ZENITER Alice - "L'art de perdre"
Cette romancière est née en 1986.
Elle est traductrice, scénariste, dramaturge, metteuse en scène de théâtre.
Je n’avais jamais entendu parler d'elle jusqu'à présent.
Et pourtant, elle a publié :
— Deux moins un égal zéro — Jusque dans nos bras — Sombre Dimanche — De qui aurais-je crainte ? Juste avant l’oubli — Comme un empire dans un empire.
Avec « L’art de perdre » en 2017, elle obtient de nombreux prix dont le prix Goncourt des lycéens.
Résumé
C’est l’histoire d’Ali racontée par « Naïma » l’une de ses petites filles.
Ali, est, ce que l’on nomme un « harki ».
Pour les Algériens, c’est un traître, et un collaborateur. Pour les Français, il est et restera toute sa vie un étranger.
En Algérie, il avait des maisons, des amis, une fratrie. Il était considéré par tous.
En France, il n’est plus rien. Il est parqué avec sa famille dans un camp du sud de la France et y vit dans des conditions épouvantables. Il travaille durement. Il courbe l’échine, mais veut que ses enfants s’intègrent. Il fait tout pour être et se comporter comme les Français, mais il évitera de parler de l’Algérie et de répondre aux questions que lui posent ses enfants.
Hamid, l’un de ses fils qui deviendra l’intermédiaire à qui tout le monde s’adresse pour se faire comprendre des Français, n’oubliera jamais cette période de sa vie. Il fera de brillantes études, se mariera avec une Française, mais préférera se murer aussi dans le silence. Il évitera de parler d’un pays où il a très peu vécu et où il n’a nullement envie de revenir. Ce qui est le cas pour tous les autres membres de sa famille.
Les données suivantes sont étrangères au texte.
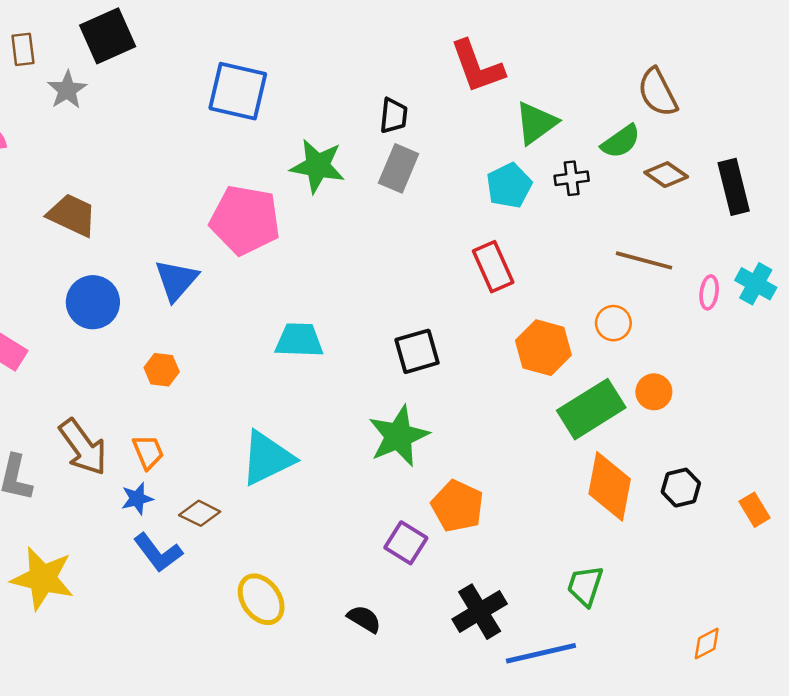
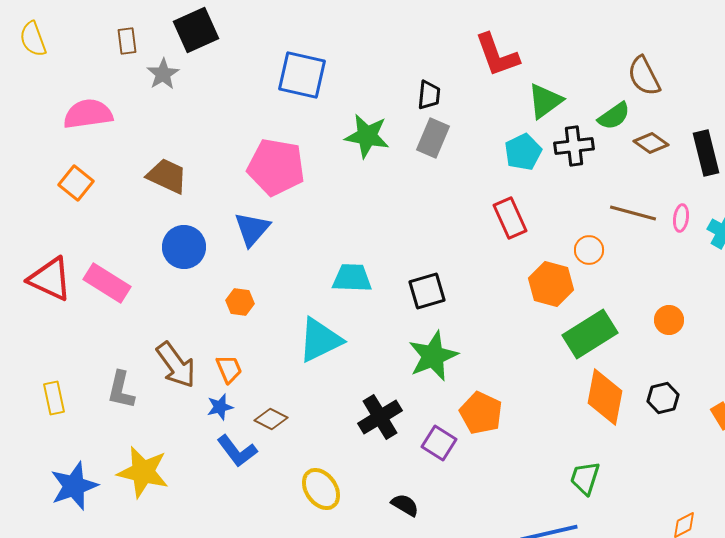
black cross: (572, 178) -> (574, 146), size x1.4
pink pentagon: (245, 220) -> (276, 167), moved
pink ellipse: (709, 292) -> (681, 218), moved
orange circle: (613, 323) -> (589, 250), moved
black square: (417, 351) -> (427, 291), moved
orange circle: (654, 392) -> (669, 320), moved
cyan triangle: (267, 458) -> (320, 340), moved
black cross: (480, 612) -> (380, 417), moved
C’est sa fille Naïma qui fera pour des raisons professionnelles le voyage en Algérie sur les traces de ses ancêtres. Elle se posera de nombreuses questions sur ses racines et sur sa place dans cette histoire.
Que dire ?
C’est un sujet passionnant traité avec une rare profondeur. Il y a longtemps que je n’avais pas lu un récit aussi bien écrit, construit et documenté. D’autant qu’il relate des événements qui font partie de notre histoire, celle de la guerre d’Algérie qui a laissé des traces douloureuses chez les familles algériennes et françaises.
Deux phrases intéressantes écrites par Alice ZENITER :
- « La vie de mon grand-père (…) si on pouvait la regarder au travers de ses paroles et bien on distinguerait deux silences, qui correspondent aux deux guerres qu’il a traversées. La première, de 39-45, il en est ressorti en héros et alors son silence n’a fait que souligner sa bravoure et l’ampleur de ce qu’il avait eu à supporter. On pouvait parler de son silence avec respect, comme d’une pudeur de guerrier. Mais la seconde, celle d’Algérie, il en est ressorti traître et du coup son silence n’a fait que souligner sa bassesse, et on a eu l’impression que la honte l’avait privé de mots. Quand quelqu’un se tait, les autres inventent toujours et presque chaque fois ils se trompent (…)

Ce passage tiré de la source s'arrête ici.